Give back exactly the lines from the one that includes "LE CONCEPT DAMOUR EN..." to the last line below, both included, and no further lines.

## Records for this exercise
========================================================================
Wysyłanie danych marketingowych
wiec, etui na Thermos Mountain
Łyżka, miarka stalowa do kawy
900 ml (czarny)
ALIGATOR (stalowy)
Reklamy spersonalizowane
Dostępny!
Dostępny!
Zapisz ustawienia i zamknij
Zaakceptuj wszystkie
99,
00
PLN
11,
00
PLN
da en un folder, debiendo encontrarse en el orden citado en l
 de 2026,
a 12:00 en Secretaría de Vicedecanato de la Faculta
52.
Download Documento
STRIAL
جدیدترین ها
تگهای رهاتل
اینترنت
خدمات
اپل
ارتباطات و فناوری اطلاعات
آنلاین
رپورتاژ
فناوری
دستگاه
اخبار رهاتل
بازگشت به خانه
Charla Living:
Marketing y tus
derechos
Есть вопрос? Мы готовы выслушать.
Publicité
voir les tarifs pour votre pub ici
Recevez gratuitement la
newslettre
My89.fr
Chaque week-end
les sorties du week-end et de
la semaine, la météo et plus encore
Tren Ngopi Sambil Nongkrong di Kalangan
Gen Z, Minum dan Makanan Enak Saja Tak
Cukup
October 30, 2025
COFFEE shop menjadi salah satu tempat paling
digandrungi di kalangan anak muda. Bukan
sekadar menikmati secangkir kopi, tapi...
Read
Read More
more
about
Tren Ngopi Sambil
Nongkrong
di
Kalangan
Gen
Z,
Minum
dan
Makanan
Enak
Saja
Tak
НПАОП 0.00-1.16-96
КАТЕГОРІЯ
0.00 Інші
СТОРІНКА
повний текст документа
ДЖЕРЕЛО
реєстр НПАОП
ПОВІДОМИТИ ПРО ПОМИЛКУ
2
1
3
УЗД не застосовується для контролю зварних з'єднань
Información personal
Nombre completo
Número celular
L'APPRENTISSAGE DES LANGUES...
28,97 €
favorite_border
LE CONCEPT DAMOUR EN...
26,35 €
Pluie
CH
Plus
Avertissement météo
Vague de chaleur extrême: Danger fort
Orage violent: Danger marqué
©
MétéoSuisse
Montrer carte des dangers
========================================================================
## Task solution
LE CONCEPT DAMOUR EN...
26,35 €
Pluie
CH
Plus
Avertissement météo
Vague de chaleur extrême: Danger fort
Orage violent: Danger marqué
©
MétéoSuisse
Montrer carte des dangers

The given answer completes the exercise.